WASHINGTON, Dec. 11, 2013 /PRNewswire-USNewswire/ -- The U.S. Food and Drug Administration (FDA) today is implementing plans to help phase out the use of antibiotics, medically important to fighting disease in humans, for enhancing growth or improving feed efficiency in food-producing animals. In final guidance, FDA outlines a voluntary, phased-in approach to remove their routine use for industrial production practices. This announcement comes on the heels of a Centers for Disease Control and Prevention (CDC) report released this year that pointed out, "Up to half of antibiotic use in humans and much of antibiotic use in animals are unnecessary."
The Organic Trade Association (OTA) encourages FDA's long-term efforts but reminds the public a clear choice to avoid antibiotics in animal agriculture exists now.
"Because the use of antibiotics in animal rearing is strictly prohibited in organic production, organic is the gold standard for consumers, TODAY, concerned about their overuse and wishing to avoid exposure to antibiotic-resistant bacteria linked to such use," said Laura Batcha, OTA's Executive Vice President. She added, "Instead, organic producers provide living conditions and health care practices that help prevent illness and promote health of the animals—so just look for the USDA Organic seal when shopping."

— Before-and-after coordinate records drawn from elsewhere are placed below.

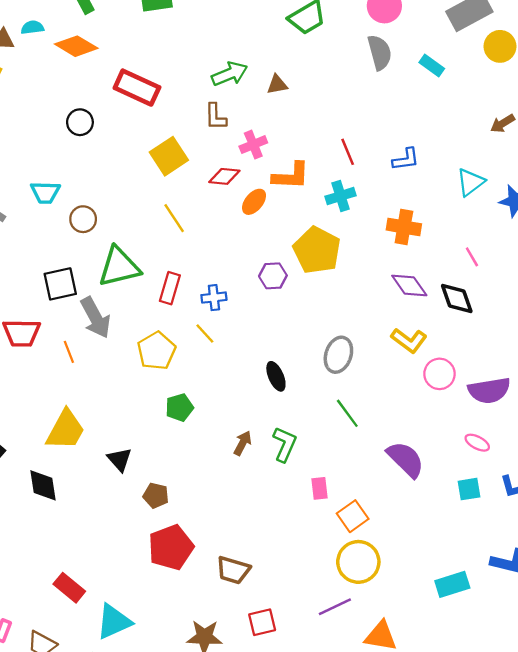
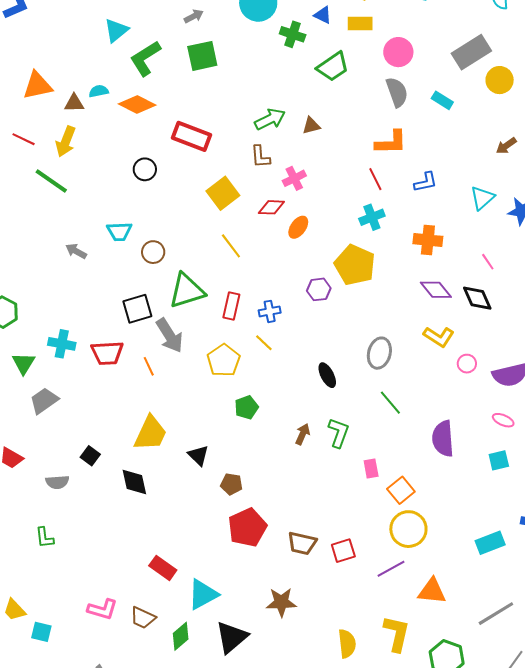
orange L-shape: (291, 176) -> (391, 142), moved
pink circle: (439, 374) -> (467, 364), size x0.7
purple semicircle: (406, 459) -> (443, 439), turned -135
red square: (262, 622) -> (343, 551), moved

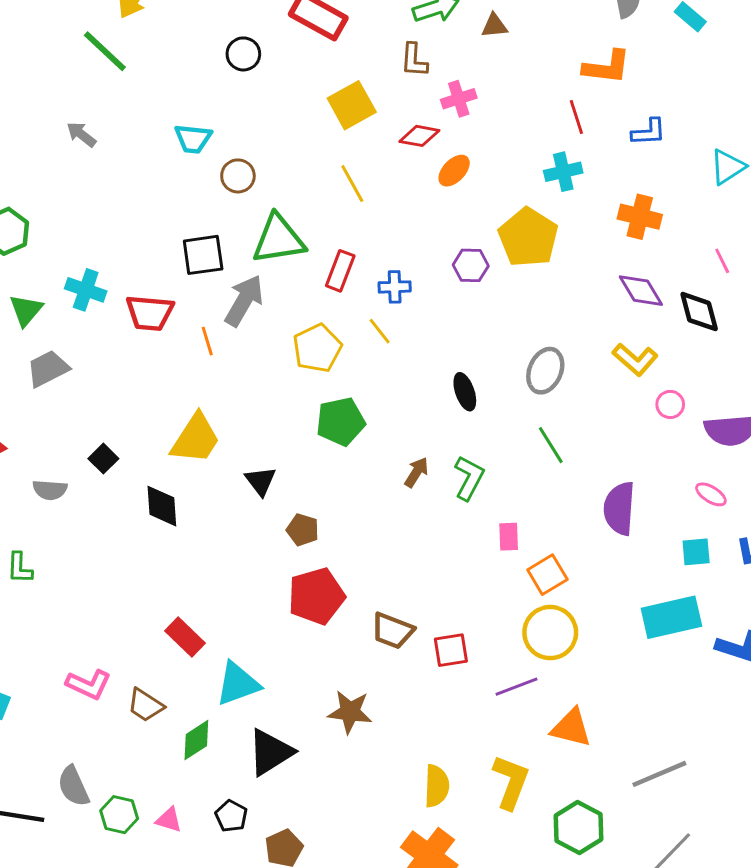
gray arrow: (76, 251) -> (81, 134), moved
gray arrow: (170, 335) -> (244, 301), turned -126
green pentagon: (246, 407) -> (341, 422), size x1.4
cyan rectangle: (490, 543) -> (671, 617), moved, size x1.4

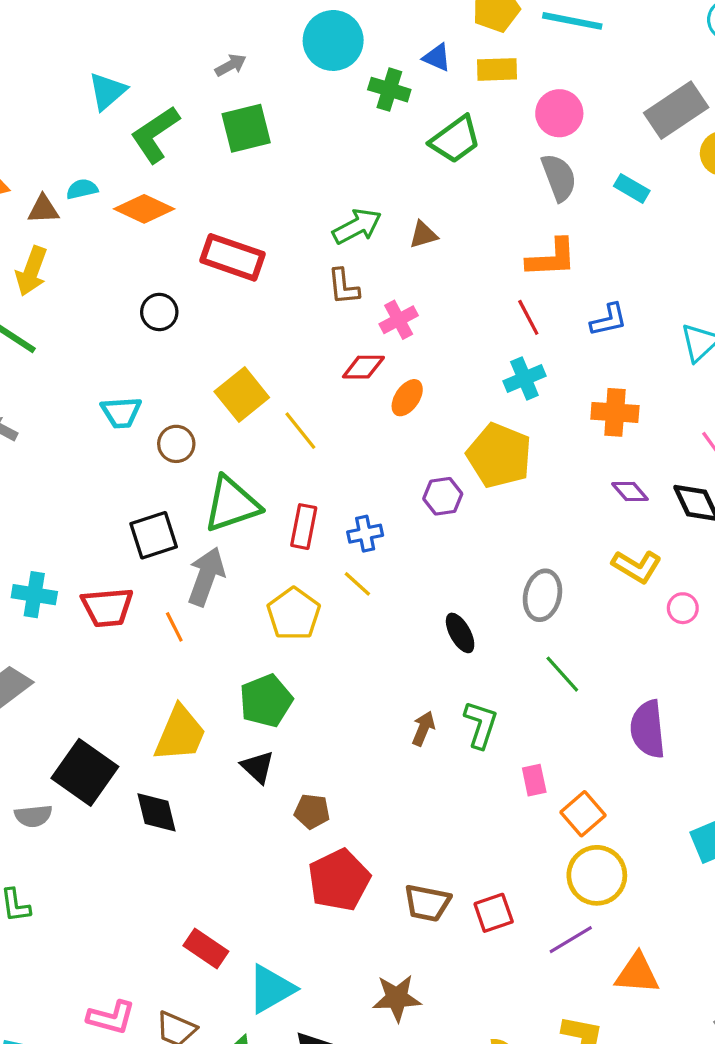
yellow square: (352, 105) -> (242, 395), moved
purple diamond: (641, 291) -> (630, 492), size x0.7
green pentagon: (341, 422) -> (266, 701), moved
black square: (103, 459) -> (85, 772), size x2.0

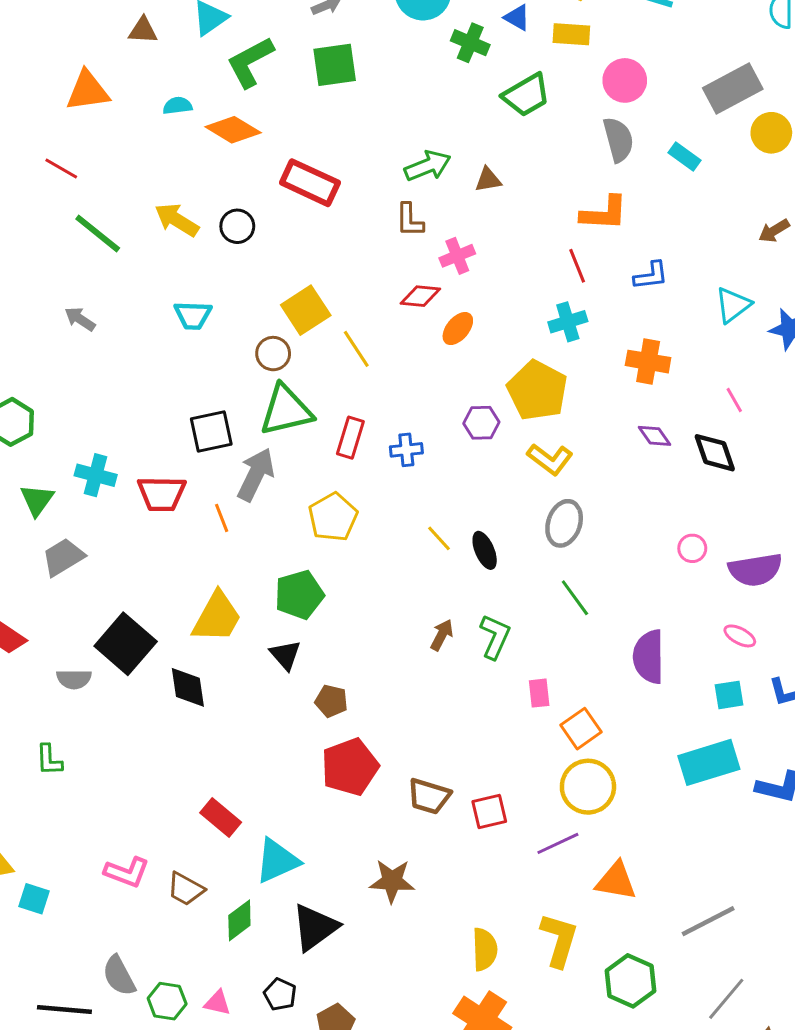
brown triangle: (43, 209) -> (143, 30), moved
yellow arrow: (31, 271) -> (177, 220), moved, turned 96
brown circle: (176, 444) -> (273, 354), moved
yellow L-shape: (637, 566) -> (550, 459), moved
yellow line: (357, 584) -> (439, 538), moved

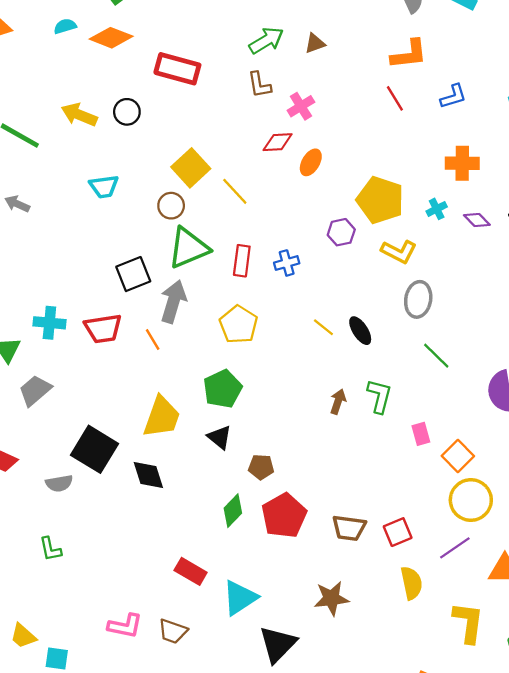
cyan cross: (568, 322) -> (437, 209), moved, size x0.7
green diamond: (239, 920) -> (233, 511), moved
yellow semicircle: (485, 949) -> (411, 583), moved

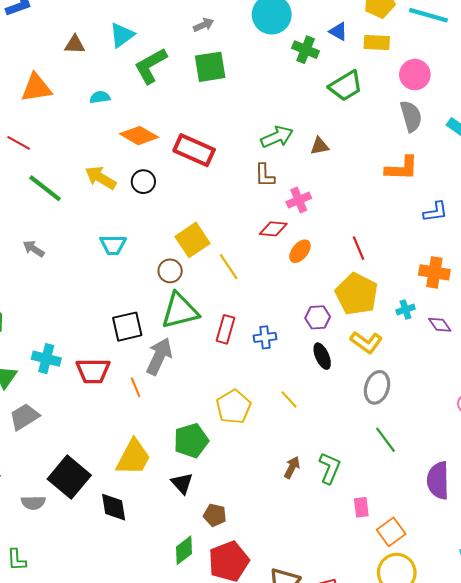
orange diamond: (111, 38) -> (139, 136), moved
red line: (395, 98) -> (359, 248), moved
yellow pentagon: (239, 325) -> (233, 407), moved
black ellipse: (360, 331) -> (322, 356), moved

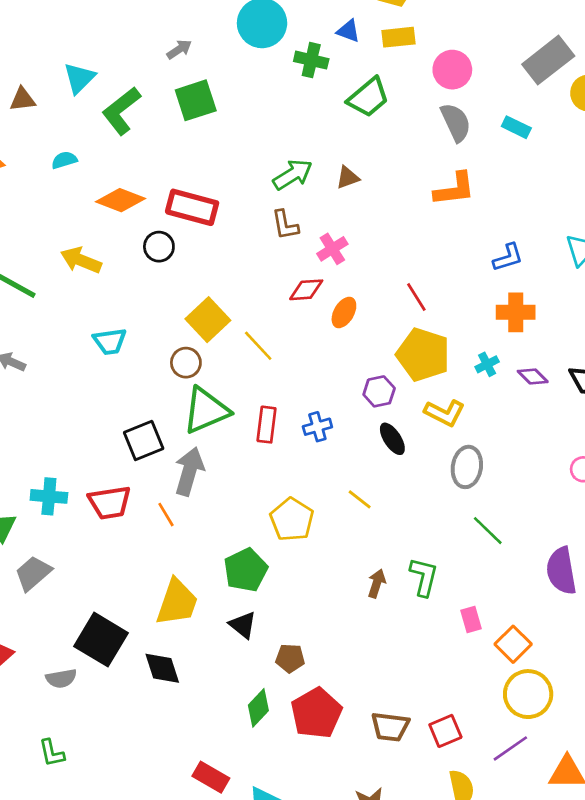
black circle: (143, 182) -> (159, 247), moved
blue L-shape: (435, 212) -> (508, 257), moved

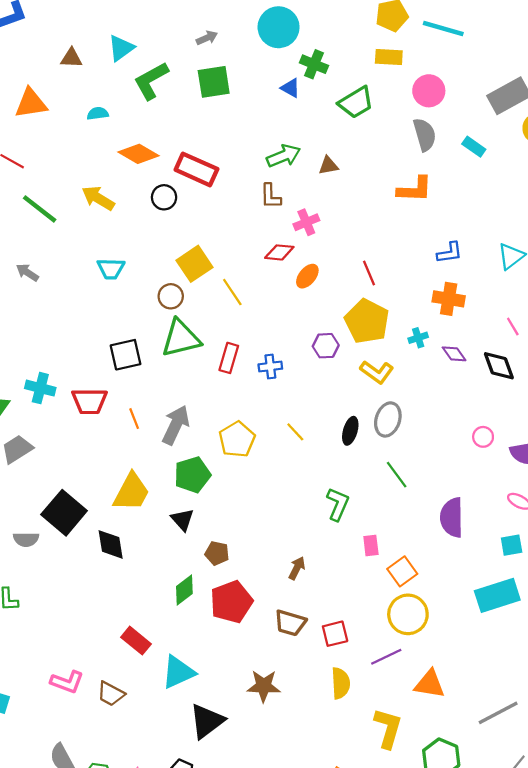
blue triangle: (348, 31) -> (290, 88), moved
black ellipse: (392, 439) -> (350, 431), moved, turned 40
gray arrow: (189, 471) -> (176, 425), moved
brown arrow: (377, 583) -> (297, 568), moved

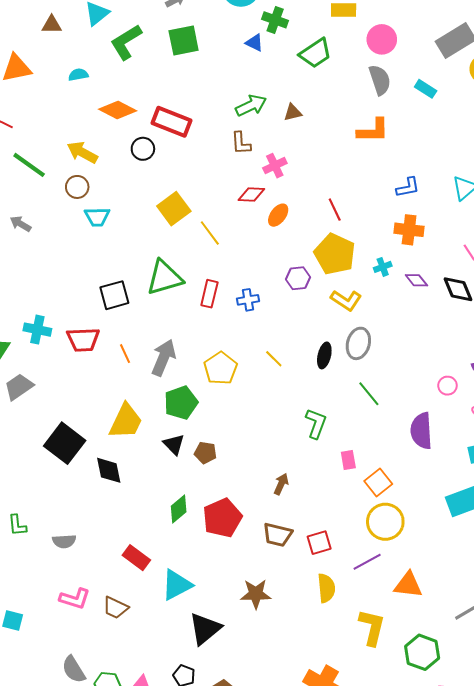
brown circle: (171, 296) -> (77, 187), moved
pink circle: (483, 437) -> (447, 386), moved
gray semicircle: (26, 539) -> (64, 541), moved
brown pentagon: (217, 553) -> (205, 453), moved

Statistics released by FDA show that animal production uses over 29 million pounds of antibiotics annually. "If everyone chose just one organic product out of every 10 they purchased, we could eliminate over 2.5 million pounds of unnecessary antibiotic use each year. That could go a long way in reducing the development of antibiotic resistance," according to Jessica Shade, Ph.D., Director of Science Programs for The Organic Center. [See infographic]
In addition to prohibiting the use of antibiotics and synthetic growth hormones in organic livestock production, U.S. national organic standards require organic livestock to be fed 100 percent organic feed and given access to pasture and the outdoors. The standards prohibit the use of genetic engineering, toxic and persistent pesticides and herbicides, synthetic fertilizer and sewage sludge on fields. Organic operations are federally regulated, with third-party certification by a U.S. Department of Agriculture-accredited certifier.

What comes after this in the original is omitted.